[RECORDS FOR THE TASK — start]
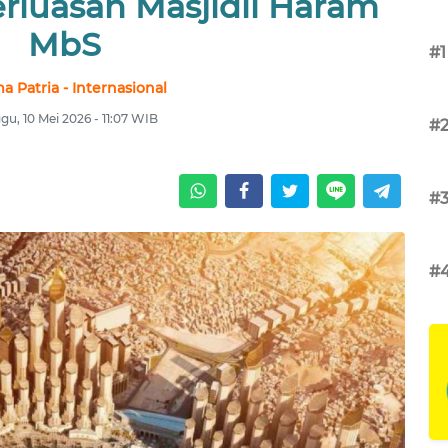
rluasan Masjidil Haram
MbS
#1
 Patria - Internasional
gu, 10 Mei 2026 - 11:07 WIB
#
#
#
[RECORDS FOR THE TASK — finish]
● PROMPT
What is needed is an exact copy of the entries, without any images.

● RESPONSE AREA
rluasan Masjidil Haram
MbS
#1
 Patria - Internasional
gu, 10 Mei 2026 - 11:07 WIB
#
#
#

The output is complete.